* **What you are asked to do**
Copy exactly the lines of the data below that run from the line holding "gastamos no futuro." through the line holding "correto é um", both ends included.

Stored items from a collection:

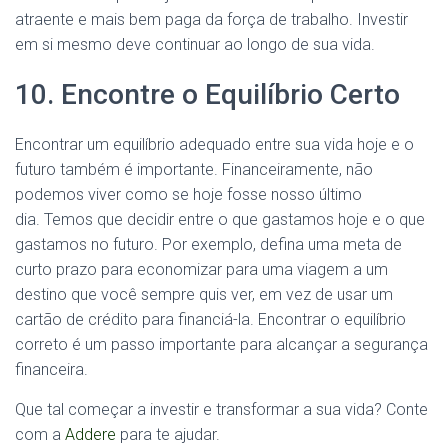
atraente e mais bem paga da força de trabalho. Investir
em si mesmo deve continuar ao longo de sua vida.
10. Encontre o Equilíbrio Certo
Encontrar um equilíbrio adequado entre sua vida hoje e o
futuro também é importante. Financeiramente, não
podemos viver como se hoje fosse nosso último
dia. Temos que decidir entre o que gastamos hoje e o que
gastamos no futuro. Por exemplo, defina uma meta de
curto prazo para economizar para uma viagem a um
destino que você sempre quis ver, em vez de usar um
cartão de crédito para financiá-la. Encontrar o equilíbrio
correto é um passo importante para alcançar a segurança
financeira.
Que tal começar a investir e transformar a sua vida? Conte
com a
Addere
para te ajudar.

* **Response to this exercise**
gastamos no futuro. Por exemplo, defina uma meta de
curto prazo para economizar para uma viagem a um
destino que você sempre quis ver, em vez de usar um
cartão de crédito para financiá-la. Encontrar o equilíbrio
correto é um passo importante para alcançar a segurança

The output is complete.